IFREMER, Lab Conchylicole Bretagne, F-56470 La Trinite Sur Mer, France.
Source Marine Ecology Progress Series (0171-8630) (Inter-research), 2002 , Vol. 245 , P. 157-170
DOI 10.3354/meps245157
WOS© Times Cited 48
Keyword(s) habitat specialisation, hybrid zone, introgression, Mytilus edulis, Mytilus galloprovincialis
Abstract Maintaining the integrity of differentiated genomes in marine organisms needs efficient isolation mechanisms, because planktonic larval dispersion provides contacts between taxa. Habitat specialisation is interesting in this respect, because it can both prevent interspecific crosses (each taxon reproduces in its own habitat) and eliminate hybrids (typically less fit than a parental taxon in each habitat). The contact zone between smooth-shelled mussels Mytilus edulis and M. galloprovincialis in Europe is a good example, as allozyme genotypes typical of both taxa seem to segregate into different habitats.

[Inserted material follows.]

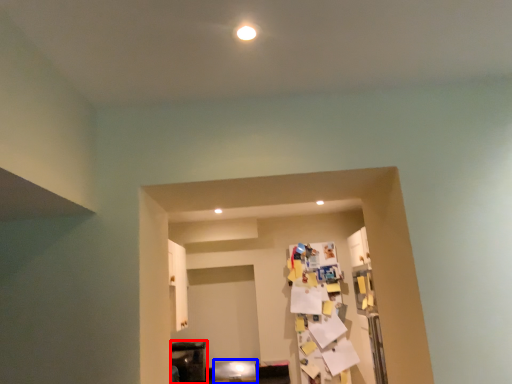 Question: Which of the following is the closest to the observer, furniture (highlighted by a red box) or furniture (highlighted by a blue box)?

Choices:
 (A) furniture
 (B) furniture

Answer: (B)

However, allozymes may be selected directly and it is not known whether the same pattern can be extended to the whole genome. Here, we used 6 presumably neutral PCR markers to investigate habitat specialisation, focussing on the Bay of Quiberon, a small region in the midst of the contact zone between the 2 taxa. Confirming allozyme findings, our results indicate that habitat specialisation is apparent at the genomic scale, as M, edulis-like genotypes are found in sheltered or open-sea sites under freshwater influence, whereas M, galloprovincialis-like genotypes occupy exposed sites. Hybrid (or mixed) populations are found in open-sea or sheltered areas without freshwater influence. Therefore, habitat specialisation does contribute to the interspecific barrier. However, this mechanism seems insufficient to completely prevent the mixing of the 2 genomes, as mixed populations exist and provide opportunity for further hybridisation. Large gametic disequilibria within hybrid populations indicate the existence of restrictions to genetic exchange between the 2 taxa, even within a single habitat. Habitat-independent isolation mechanisms must, therefore, exist in addition.